╭─ INFORMATION GIVEN

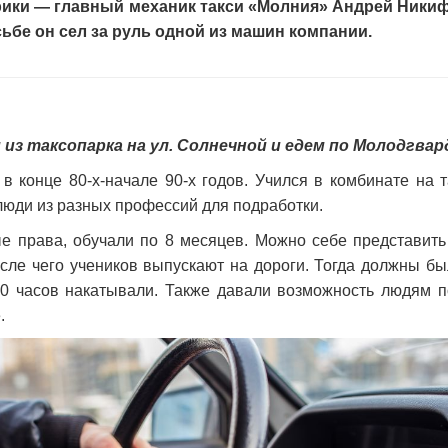
ики — главный механик такси «Молния» Андрей Никиф
ьбе он сел за руль одной из машин компании.
 из таксопарка на ул. Солнечной и едем по Молодгвар
в конце 80-х-начале 90-х годов. Учился в комбинате на т
 люди из разных профессий для подработки.
права, обучали по 8 месяцев. Можно себе представить 
осле чего учеников выпускают на дороги. Тогда должны б
00 часов накатывали. Также давали возможность людям по
.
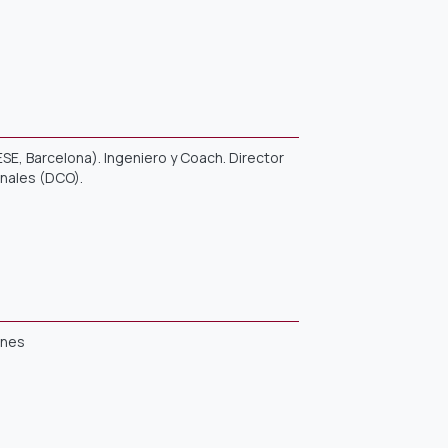
E, Barcelona). Ingeniero y Coach. Director
nales (DCO).
ones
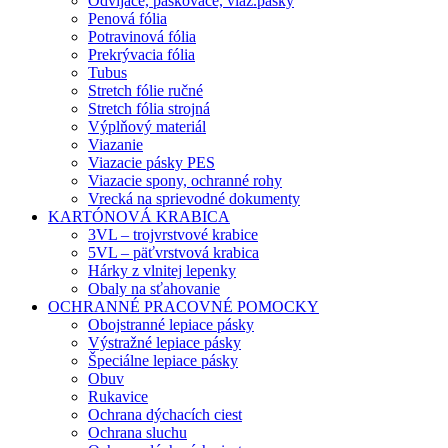
Odvíjače, páskovače, viaz.pásky
Penová fólia
Potravinová fólia
Prekrývacia fólia
Tubus
Stretch fólie ručné
Stretch fólia strojná
Výplňový materiál
Viazanie
Viazacie pásky PES
Viazacie spony, ochranné rohy
Vrecká na sprievodné dokumenty
KARTÓNOVÁ KRABICA
3VL – trojvrstvové krabice
5VL – päťvrstvová krabica
Hárky z vlnitej lepenky
Obaly na sťahovanie
OCHRANNÉ PRACOVNÉ POMOCKY
Obojstranné lepiace pásky
Výstražné lepiace pásky
Špeciálne lepiace pásky
Obuv
Rukavice
Ochrana dýchacích ciest
Ochrana sluchu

╰─

Starting at the line that contains "Obojstranné lepiace pásky", retype each remaining line of the records exactly; that line and the last line are both included.

Obojstranné lepiace pásky
Výstražné lepiace pásky
Špeciálne lepiace pásky
Obuv
Rukavice
Ochrana dýchacích ciest
Ochrana sluchu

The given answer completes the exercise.